***** EXTRACTED MATERIAL *****

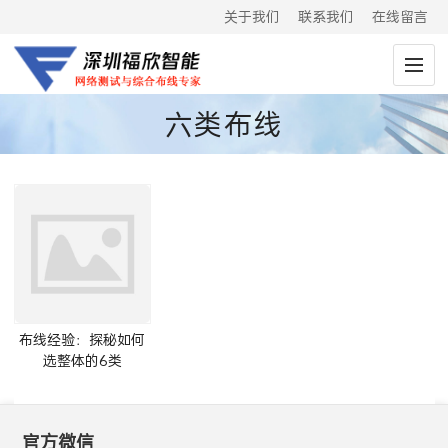
关于我们
联系我们
在线留言
六类布线
布线经验：探秘如何
选整体的6类
官方微信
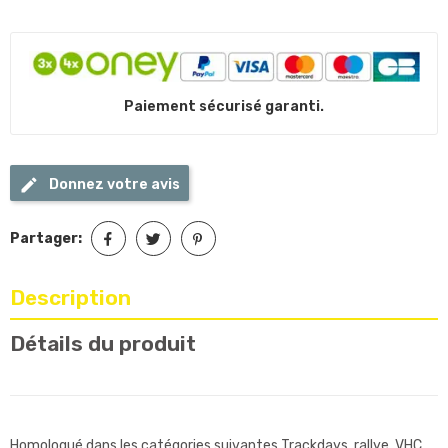
Paiement sécurisé garanti.
Donnez votre avis
Partager:
Description
Détails du produit
Homologué dans les catégories suivantes Trackdays, rallye, VHC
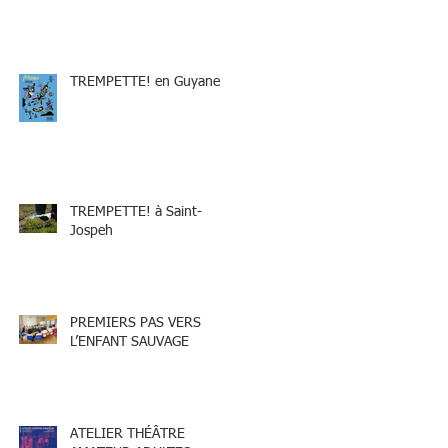
TREMPETTE! en Guyane
TREMPETTE! à Saint-
Jospeh
PREMIERS PAS VERS
L’ENFANT SAUVAGE
ATELIER THÉÂTRE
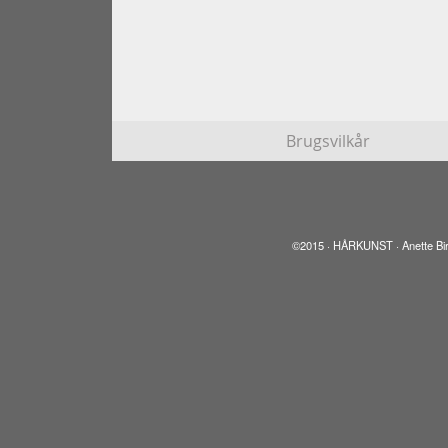
©2015 · HÅRKUNST · Anette Birk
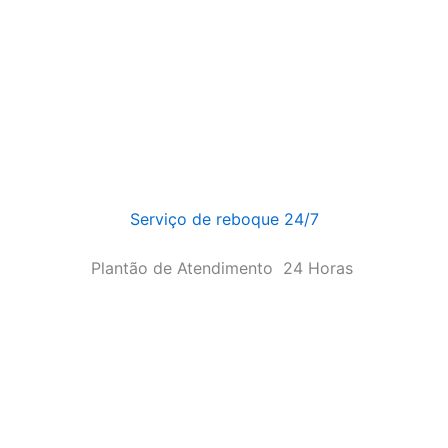
Serviço de reboque 24/7
Plantão de Atendimento
24 Horas
4 Horas
 2025]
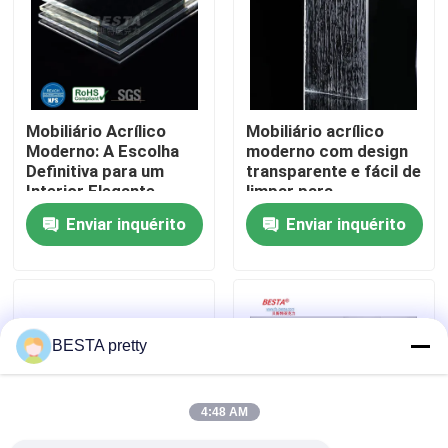
Sobre nós
Visita à fábrica
Mobiliário Acrílico
Mobiliário acrílico
Moderno: A Escolha
moderno com design
Definitiva para um
transparente e fácil de
Controle de qualidade
Interior Elegante
limpar para
manutenção de estilo
Enviar inquérito
Enviar inquérito
moderno
Contacte-nos
Notícias
BESTA pretty
Casos
4:48 AM
Solicite um orçamento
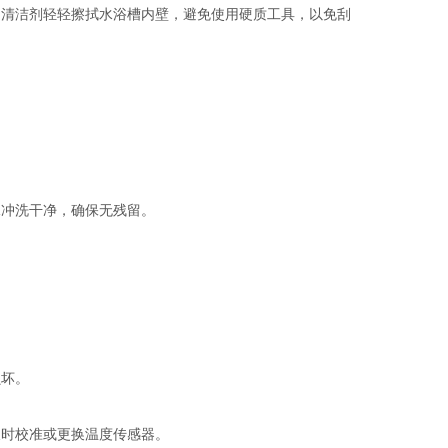
清洁剂轻轻擦拭水浴槽内壁，避免使用硬质工具，以免刮
冲洗干净，确保无残留。
坏。
时校准或更换温度传感器。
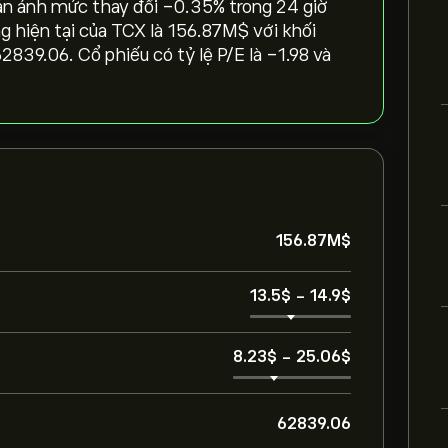
ản ánh mức thay đổi ‎-0.35‎% trong 24 giờ
g hiện tại của TCX là 156.87M‎$‎ với khối
62839.06. Cổ phiếu có tỷ lệ P/E là -1.98 và
156.87M‎$‎
13.5‎$‎
-
14.9‎$‎
8.23‎$‎
-
25.06‎$‎
62839.06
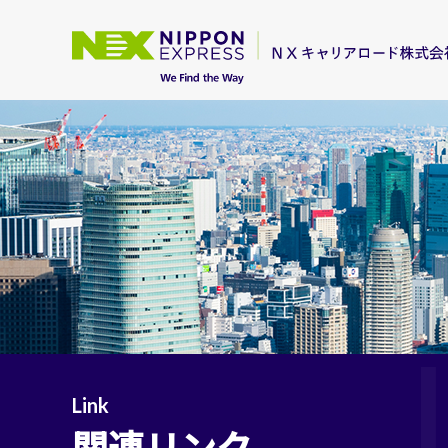
Link
関連リンク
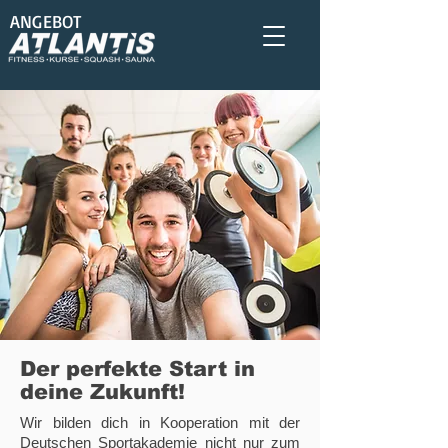
ANGEBOT
Der perfekte Start in
deine Zukunft!
Wir bilden dich in Kooperation mit der
Deutschen Sportakademie nicht nur zum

*****

▶ _PROBLEM DETAILS_
When you reach the line containing "g hiện tại của TCX là 156.87M‎$‎ với khối" in the entries above, please retype it and each line after it through the last one, exactly, without the pictures.

▶ _EXERCISE RESULT_
g hiện tại của TCX là 156.87M‎$‎ với khối
62839.06. Cổ phiếu có tỷ lệ P/E là -1.98 và
156.87M‎$‎
13.5‎$‎
-
14.9‎$‎
8.23‎$‎
-
25.06‎$‎
62839.06
Link
関連リンク
ANGEBOT
Der perfekte Start in
deine Zukunft!
Wir bilden dich in Kooperation mit der
Deutschen Sportakademie nicht nur zum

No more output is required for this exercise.